Music Review: The Gospel According to the Other Mary
The Gospel According to the Other Mary: A Passion Oratorio in Two Acts
John Adams
Deutsche Grammophon
The Passion story—the story of the arrest and execution of Jesus—is always told with dramatic intensity and spiritual purpose. Each modern retelling has the potential to emphasize different aspects of Christ’s life and teachings. With The Gospel according to the Other Mary, the composer John Adams brings the tension of this story to a crescendo, with pulsing tones rising to chaotic peaks and falling again into dark vibrations of metallic gongs. Adams, with his longtime collaborator Peter Sellars, has transported this ancient biblical story of suffering, death, and rebirth into the present day, which is perhaps where it is serves us best. The Gospel according to the Other Mary connects Jesus’s struggles for political and spiritual liberation to modern Christian activism that serves the poor and agitates for economic equality and an end to war.
The oratorio opens with a jail scene, where a group of women have been arrested for protesting on behalf of the poor. Class and gender are immediately put in the spotlight, with women serving as central characters who struggle to transform society. Within this work is a call to confront social structures with the tireless spirituality-based energy of people like the labor activist Cesar Chavez, the author June Jordan, and Catholic Worker founder Dorothy Day, all of whom have their words and ideas appear as lyrics for the characters of The Gospel according to the Other Mary.

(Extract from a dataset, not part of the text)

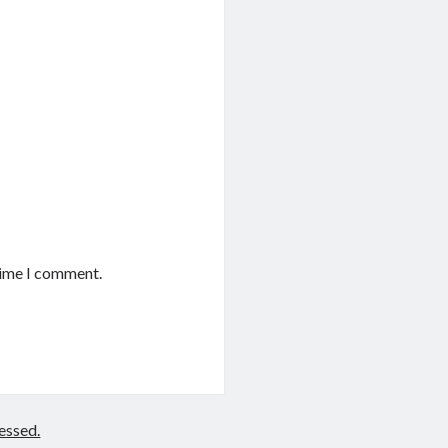
time I comment.
essed.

The Los Angeles Philharmonic Association commissioned the piece, and Gustavo Dudamel served as music director.
The Gospel according to the Other Mary offers an optimistic message about the potential for spirituality-based social change: in act 2, Jesus “tears himself down from the cross, chops it down with an axe, and blazing with the phosphorescent colors of the New World, demolishes all hierarchies.